Saturday, 6 July 2013

A Rose by Any Other Name? Book Titles by Debbie Bennett

Book titles either arrive instantly in my head or it takes me forever to tease them out of my subconscious. Sometimes they reflect the actual story; sometimes they suggest a theme or a tone. I’ve used song titles for short stories – The Leaving of Liverpool comes to mind. This was written originally for a competition, the "theme" for which was that stories should have a "strong sense of place", so I wrote about a plot to blow up the Liver Birds and the folk song just seemed to fit (I remember the version done by The Seekers in the 1960s). My YA fantasy Edge of Dreams is about dreaming and how dreams may in fact be other worlds and become just as real as this world.

The title for my thriller Hamelin's Child was one of those that arrived fully-formed. This was more of a theme-title, in that the book is about people-trafficking and the sex-trade. I think it's a strong title and it works, especially in context with a book cover that suggests genre. Its sequel Paying The Piper continues the Pied Piper fairy tale, but also alludes to the different nature of the book as this story is more concerned with aftermath, moving on and finding your own identity. Again it's a strong title - and has been used before for thrillers as I discovered when at least one of the ebook retailers mixed us up. When you dig into the fairy tale/legend of The Pied Piper, it's interesting to note that the man can be seen to represent death, "stealing" the children who die of natural causes, although many other interpretations do have him as some kind of child recruiter/trafficker for various reasons.
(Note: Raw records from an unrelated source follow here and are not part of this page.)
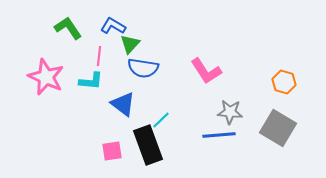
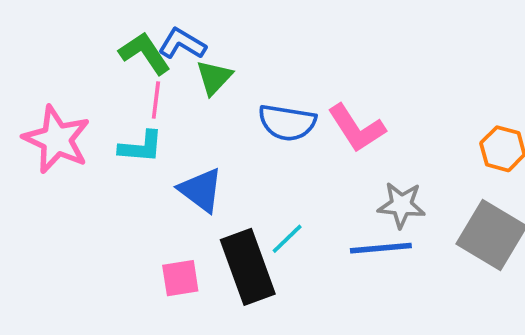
green L-shape: (68, 28) -> (145, 53), moved
blue semicircle: (143, 68) -> (287, 123), moved
cyan line: (161, 120) -> (287, 239), moved

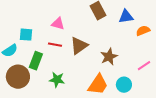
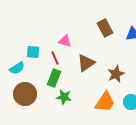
red line: (55, 45) -> (55, 58), moved, turned 56
green rectangle: (36, 61) -> (54, 78), moved

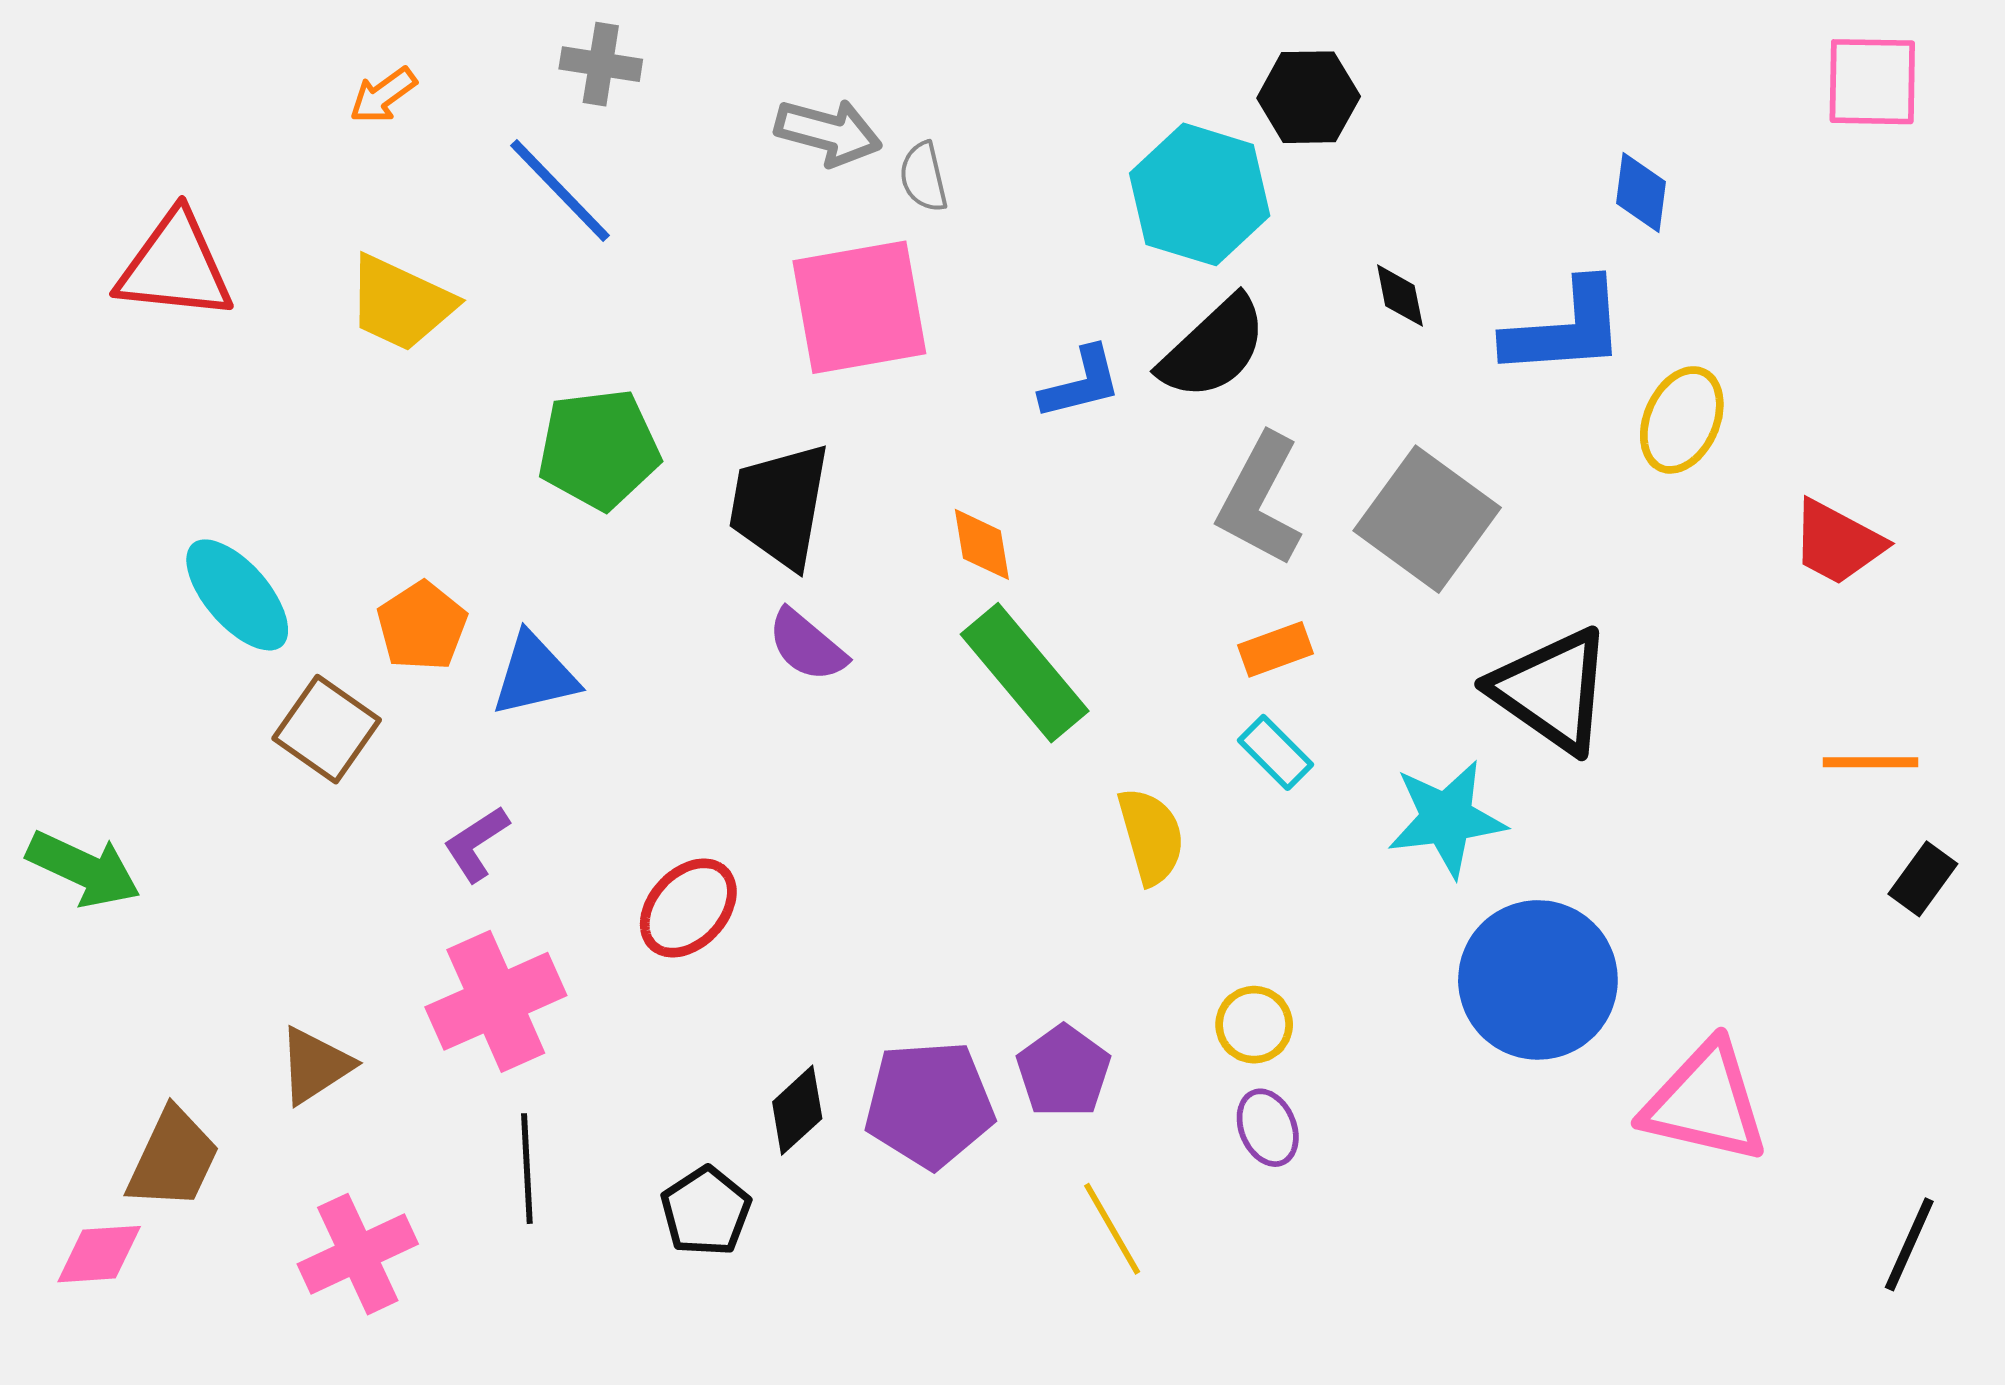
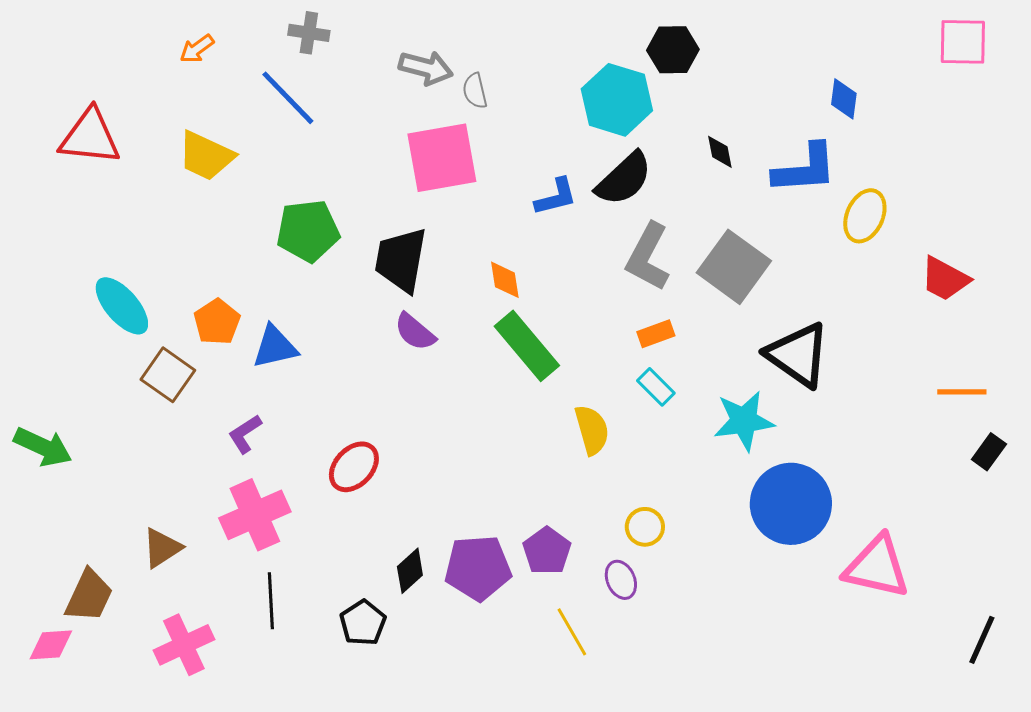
purple ellipse: (1268, 1128) -> (621, 580), moved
There was never meant to be a third book. I think you can have too much of a good thing and I was happy to leave it there and let my main character Michael get on with his life. But so many people have wanted to know what happens next, how Michael resolves his issues and whether or not he manages to have some kind of a happy ending. Well, I don't do walk-off-into-the-sunset happy endings, but I spent some time thinking about where I could take the story that wouldn't be a re-hash of what's gone before (cheating) and yet would remain true to the storyline and believable in the context of the first two books. And off I went...

But a title? What came to mind was something with the word tune in it. And it needed to have the same rhythm. Not necessarily the same number of syllables, but the same style. Something the something or similar, if that makes sense? And the more I thought about, the more I came up with  Calling The Tune. It fits the sequence of titles, ties in with the legend and also conveys the theme of this final book which is about re-taking control of your life.

But Calling The Tune isn't a strong title. Alone, it says nothing. There's no context, no obvious allusion to a legend and no genre. Does it matter? If it was a standalone novel, I think it would matter a lot and I wouldn't use it. I'm not Stephen King, who can sell a novel with a date as a title! But given that anyone who considers buying/reading it is more than likely to have read the first two books first, the connection will already be there. Add a book cover that conveys genre (and also follows the "brand" of the first two books) and I think it will work.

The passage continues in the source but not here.